Beispiel #1
0
def run_test(model, loader, hps, limited=False):
    """Repeatedly runs eval iterations, logging to screen and writing summaries. Saves the model with the best loss seen so far."""
    test_dir = os.path.join(hps.save_root, "test") # make a subdir of the root dir for eval data
    eval_dir = os.path.join(hps.save_root, "eval")
    if not os.path.exists(test_dir) : os.makedirs(test_dir)
    if not os.path.exists(eval_dir) :
        logger.exception("[Error] eval_dir %s doesn't exist. Run in train mode to create it.", eval_dir)
        raise Exception("[Error] eval_dir %s doesn't exist. Run in train mode to create it." % (eval_dir))

    if hps.test_model == "evalbestmodel":
        bestmodel_load_path = os.path.join(eval_dir, 'bestmodel.pkl') # this is where checkpoints of best models are saved
    elif hps.test_model == "earlystop":
        train_dir = os.path.join(hps.save_root, "train")
        bestmodel_load_path = os.path.join(train_dir, 'earlystop.pkl')
    else:
        logger.error("None of such model! Must be one of evalbestmodel/trainbestmodel/earlystop")
        raise ValueError("None of such model! Must be one of evalbestmodel/trainbestmodel/earlystop")
    logger.info("[INFO] Restoring %s for testing...The path is %s", hps.test_model, bestmodel_load_path)

    modelloader = ModelLoader()
    modelloader.load_pytorch(model, bestmodel_load_path)

    if hps.use_pyrouge:
        logger.info("[INFO] Use PyRougeMetric for testing")
        tester = Tester(data=loader, model=model,
                        metrics=[LabelFMetric(pred="prediction"), PyRougeMetric(hps, pred="prediction")],
                        batch_size=hps.batch_size)
    else:
        logger.info("[INFO] Use FastRougeMetric for testing")
        tester = Tester(data=loader, model=model,
                        metrics=[LabelFMetric(pred="prediction"), FastRougeMetric(hps, pred="prediction")],
                        batch_size=hps.batch_size)
    test_info = tester.test()
    logger.info(test_info)
def run_training(model, train_loader, valid_loader, hps):
    logger.info("[INFO] Starting run_training")

    train_dir = os.path.join(hps.save_root, "train")
    if os.path.exists(train_dir): shutil.rmtree(train_dir)
    os.makedirs(train_dir)
    eval_dir = os.path.join(
        hps.save_root, "eval")  # make a subdir of the root dir for eval data
    if not os.path.exists(eval_dir): os.makedirs(eval_dir)

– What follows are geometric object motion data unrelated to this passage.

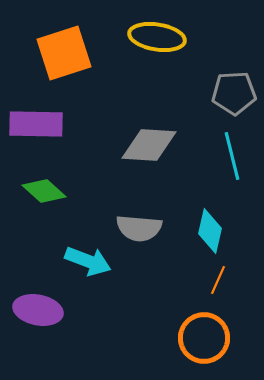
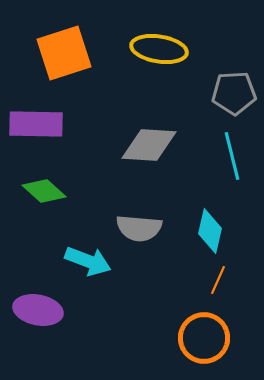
yellow ellipse: moved 2 px right, 12 px down
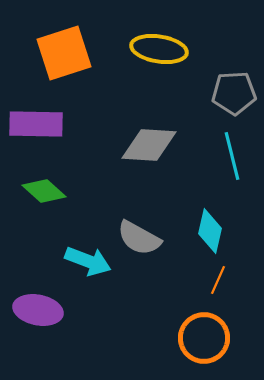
gray semicircle: moved 10 px down; rotated 24 degrees clockwise
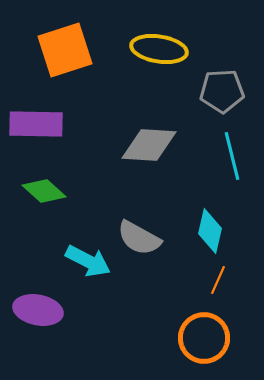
orange square: moved 1 px right, 3 px up
gray pentagon: moved 12 px left, 2 px up
cyan arrow: rotated 6 degrees clockwise
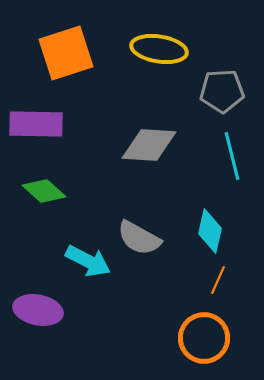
orange square: moved 1 px right, 3 px down
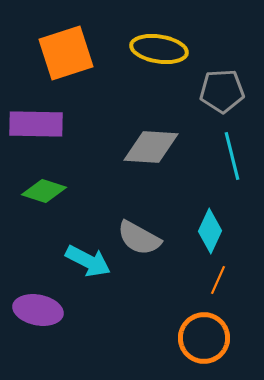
gray diamond: moved 2 px right, 2 px down
green diamond: rotated 24 degrees counterclockwise
cyan diamond: rotated 12 degrees clockwise
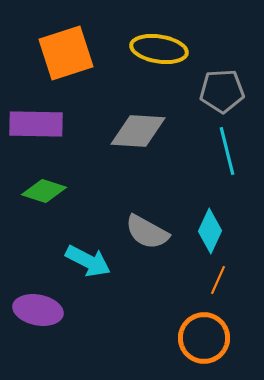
gray diamond: moved 13 px left, 16 px up
cyan line: moved 5 px left, 5 px up
gray semicircle: moved 8 px right, 6 px up
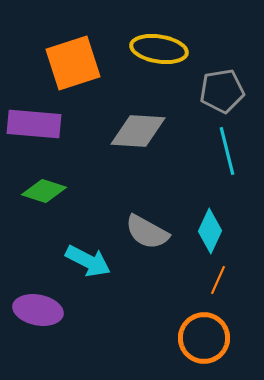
orange square: moved 7 px right, 10 px down
gray pentagon: rotated 6 degrees counterclockwise
purple rectangle: moved 2 px left; rotated 4 degrees clockwise
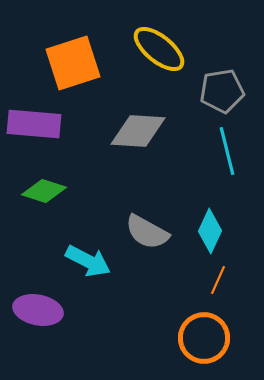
yellow ellipse: rotated 30 degrees clockwise
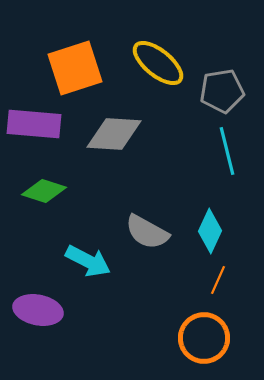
yellow ellipse: moved 1 px left, 14 px down
orange square: moved 2 px right, 5 px down
gray diamond: moved 24 px left, 3 px down
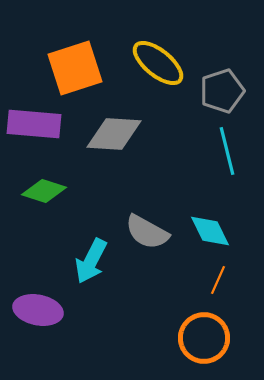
gray pentagon: rotated 9 degrees counterclockwise
cyan diamond: rotated 51 degrees counterclockwise
cyan arrow: moved 3 px right; rotated 90 degrees clockwise
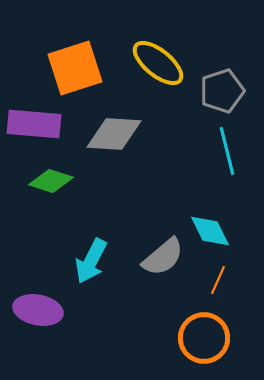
green diamond: moved 7 px right, 10 px up
gray semicircle: moved 16 px right, 25 px down; rotated 69 degrees counterclockwise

    optimizer = torch.optim.Adam(filter(lambda p: p.requires_grad,
                                        model.parameters()),
                                 lr=hps.lr)
    criterion = MyCrossEntropyLoss(pred="p_sent",
                                   target=Const.TARGET,
                                   mask=Const.INPUT_LEN,
                                   reduce='none')

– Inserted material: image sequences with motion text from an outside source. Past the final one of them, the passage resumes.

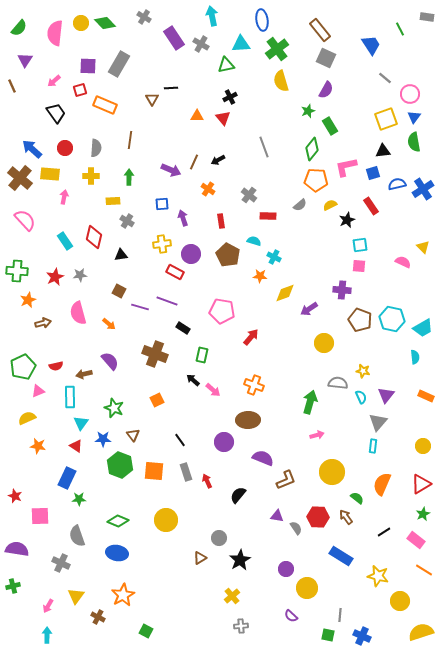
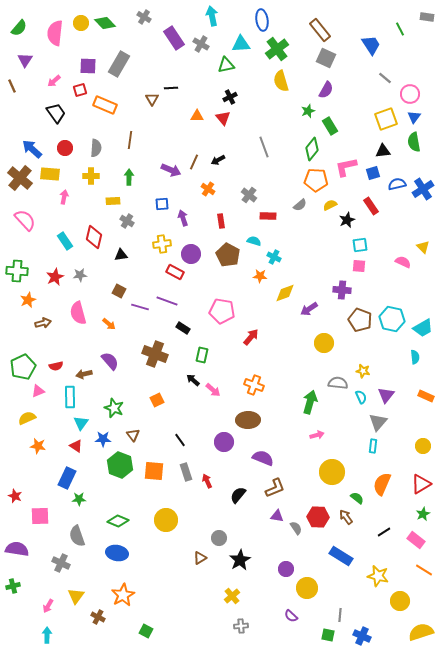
brown L-shape at (286, 480): moved 11 px left, 8 px down
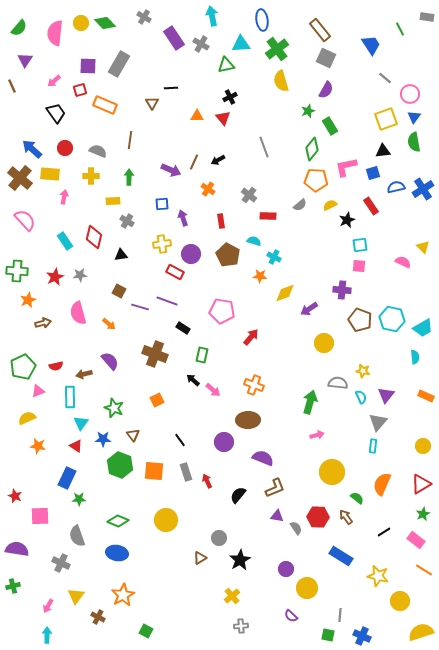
brown triangle at (152, 99): moved 4 px down
gray semicircle at (96, 148): moved 2 px right, 3 px down; rotated 72 degrees counterclockwise
blue semicircle at (397, 184): moved 1 px left, 3 px down
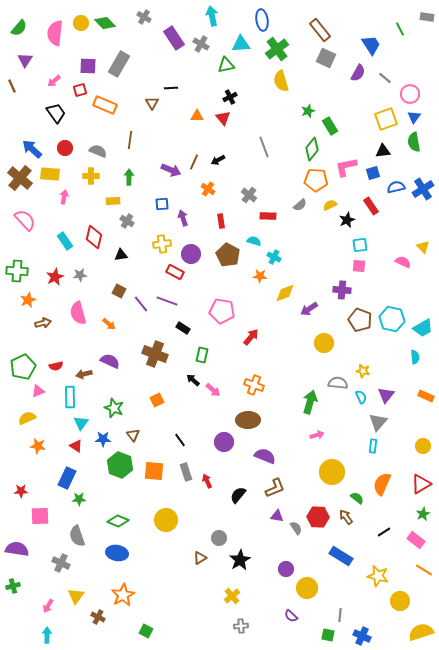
purple semicircle at (326, 90): moved 32 px right, 17 px up
purple line at (140, 307): moved 1 px right, 3 px up; rotated 36 degrees clockwise
purple semicircle at (110, 361): rotated 24 degrees counterclockwise
purple semicircle at (263, 458): moved 2 px right, 2 px up
red star at (15, 496): moved 6 px right, 5 px up; rotated 24 degrees counterclockwise
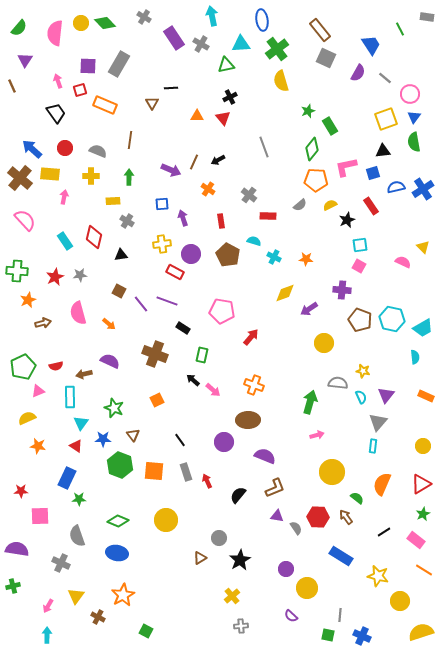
pink arrow at (54, 81): moved 4 px right; rotated 112 degrees clockwise
pink square at (359, 266): rotated 24 degrees clockwise
orange star at (260, 276): moved 46 px right, 17 px up
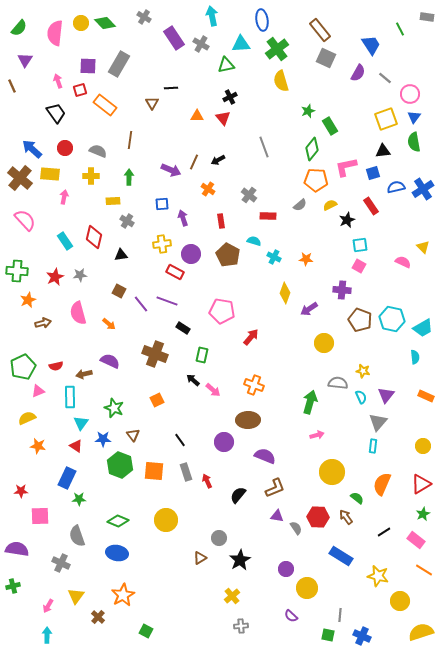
orange rectangle at (105, 105): rotated 15 degrees clockwise
yellow diamond at (285, 293): rotated 50 degrees counterclockwise
brown cross at (98, 617): rotated 16 degrees clockwise
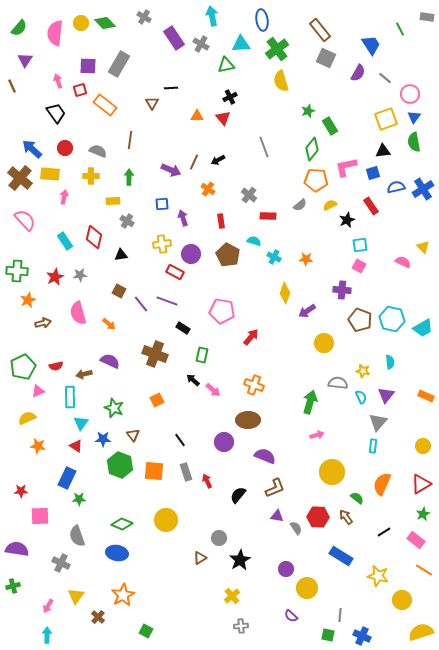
purple arrow at (309, 309): moved 2 px left, 2 px down
cyan semicircle at (415, 357): moved 25 px left, 5 px down
green diamond at (118, 521): moved 4 px right, 3 px down
yellow circle at (400, 601): moved 2 px right, 1 px up
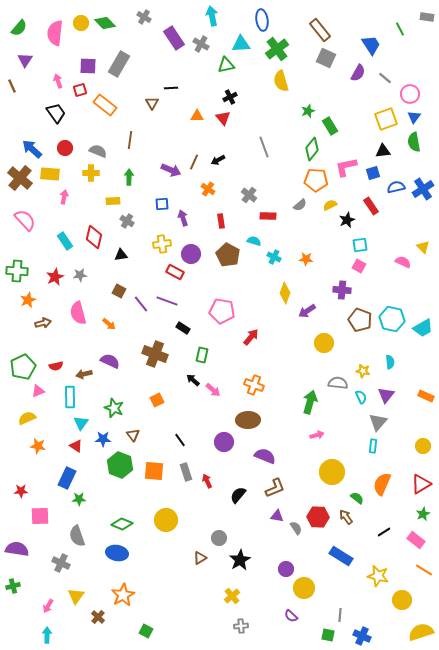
yellow cross at (91, 176): moved 3 px up
yellow circle at (307, 588): moved 3 px left
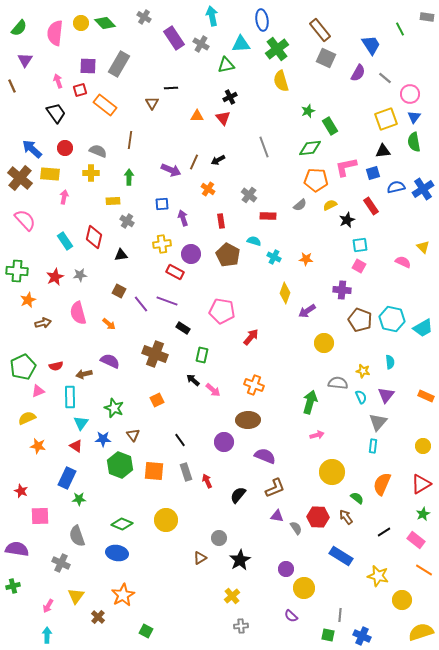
green diamond at (312, 149): moved 2 px left, 1 px up; rotated 45 degrees clockwise
red star at (21, 491): rotated 24 degrees clockwise
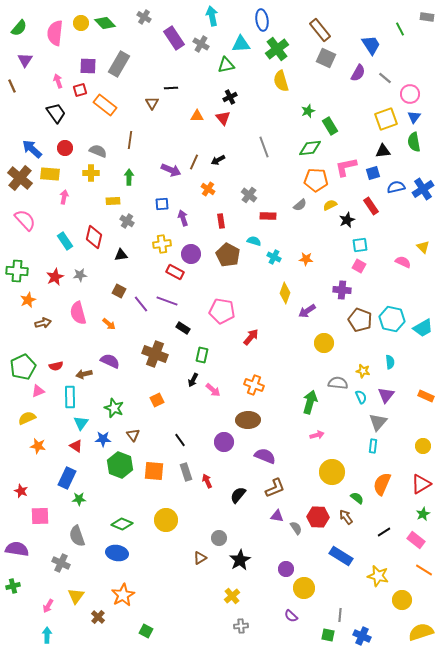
black arrow at (193, 380): rotated 104 degrees counterclockwise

    trainer = Trainer(model=model,
                      train_data=train_loader,
                      optimizer=optimizer,
                      loss=criterion,
                      n_epochs=hps.n_epochs,
                      print_every=100,
                      dev_data=valid_loader,
                      metrics=[
                          LossMetric(pred="p_sent",
                                     target=Const.TARGET,
                                     mask=Const.INPUT_LEN,
                                     reduce='none'),
                          LabelFMetric(pred="prediction"),
                          FastRougeMetric(hps, pred="prediction")
                      ],
                      metric_key="loss",
                      validate_every=-1,
                      save_path=eval_dir,
                      callbacks=[TrainCallback(hps, patience=5)],
                      use_tqdm=False)

    train_info = trainer.train(load_best_model=True)
    logger.info('   | end of Train | time: {:5.2f}s | '.format(
        train_info["seconds"]))
    logger.info('[INFO] best eval model in epoch %d and iter %d',
                train_info["best_epoch"], train_info["best_step"])
    logger.info(train_info["best_eval"])

    bestmodel_save_path = os.path.join(
        eval_dir,
        'bestmodel.pkl')  # this is where checkpoints of best models are saved
    saver = ModelSaver(bestmodel_save_path)
    saver.save_pytorch(model)
    logger.info('[INFO] Saving eval best model to %s', bestmodel_save_path)